Thus far, we have examined the way in which Kierkegaard upheld the primacy of the individual in the face of the system, which culminates in the passionate embrace of a paradoxical God. In other works, Kierkegaard emphasized the psychological conditions leading up to the leap of faith. Perhaps his most famous analysis was of the state of angst (dread or anxiety). Certainly it was influential on a number of "existential" philosophers in the twentieth century, most notably Jean Paul Sartre.
Although his analysis was psychological, Kierkegaard framed it in the context of a theological question about the possibility of original sin. How could Adam have become guilty when he did not know the meaning of good or evil? How could Adam's sin afflict the entire human race? Ultimately there is no rational explanation, but a psychological investigation of angst can lead us up to the point where the leap into guilt is made.
Kierkegaard's approach can be described as "phenomenological" (cf. Hegel's use of the term). He described how the condition makes its appearance. Perhaps the best example is in the behavior of children who are simultaneously drawn toward and repelled by what is strange or mysterious to them. The attitude is a "sympathetic antipathy" or "antipathetic sympathy." A wealth of possibility is opened up, so much so that one has no idea what the future will bring. In this way, angst is distinguished from fear, which is merely an antipathy and moreover directed toward something specific. Putting the matter paradoxically, Kierkegaard declared that angst has nothing as its object.

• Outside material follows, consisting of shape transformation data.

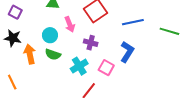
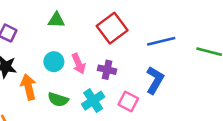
pink arrow: (70, 24) -> (79, 64), moved
green semicircle: (53, 54) -> (58, 100), moved

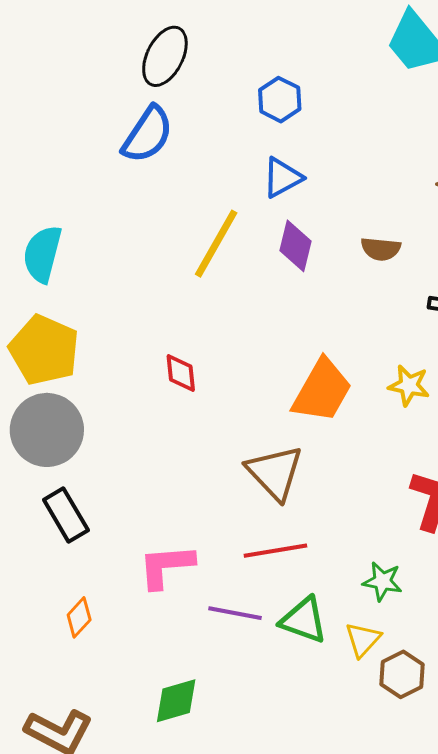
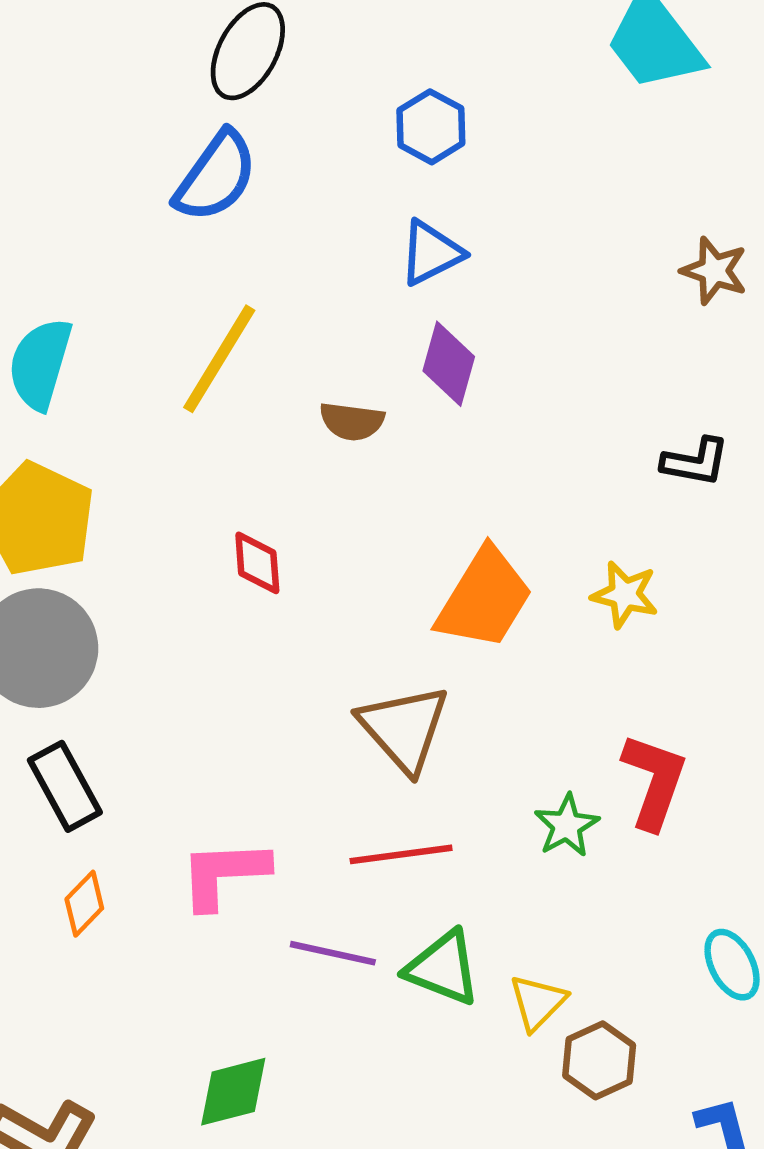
yellow line: (216, 244) -> (219, 359), moved
brown semicircle: (381, 249) -> (352, 421), moved
green star: (382, 581) -> (567, 826), moved, turned 30
orange diamond: (79, 617) -> (84, 904), moved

It is the indeterminateness of the object of angst which is supposed to bring us closer to an understanding of a loss of innocence. Although Adam did not know the meaning of good and evil, or of the significance of the penalty of death threatened by God, he was attracted to the condemned object by virtue of the possibility wrapped up in it. He finally committed the offense, which was a leap into guilt. Like the leap of faith, this leap cannot be comprehended rationally or psychologically, but is the subject of religious "dogmatics."
Kierkegaard went on to argue that angst is a condition for the salvation of every subsequent individual. Salvation takes place only through faith, and faith is attained through the renunciation of the finite. It is angst which opens up to us infinite possibility. It would seem that the progression from angst through faith would lead to an "other-worldly" orientation, a loss of the finite world. But here, astonishingly, Kierkegaard pronounced that "through faith, one gets everything back." Here there is more than a faint echo of his longing to regain the woman he once renounced.

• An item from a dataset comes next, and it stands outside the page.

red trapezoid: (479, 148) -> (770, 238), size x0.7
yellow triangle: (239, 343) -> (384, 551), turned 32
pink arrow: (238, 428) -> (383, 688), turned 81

The theme of regaining the finite through its very renunciation is prominent in one of Kierkegaard's most famous pieces, Fear and Trembling. There is a story of a knight who is beneath the station of a princess whom he can never approach. His response is infinite resignation. The knight of faith, on the other hand, concentrates his power of love for the princess on God. Through faith, he is able to believe the absurd proposition that he can be united with the princess. "By faith I make renunciation of nothing; on the contrary, by faith I acquire everything, precisely in the sense in which it is said that he who has faith like a grain of mustard can move mountains." Like the God-human, the knight of faith is otherwise an ordinary person, indistinguishable from anyone else.
One of the major themes in Kierkegaard's writing was the the validity of ethical norms, particularly as reflected in the institution of marriage. We have already seen that the ethical constitutes a break or leap from another way of living, one of innocence. Ethical values attain significance for an individual only through a choice to embrace them. (In the case of Adam, this is embodied in his eating the fruit of the tree of knowledge of good and evil.)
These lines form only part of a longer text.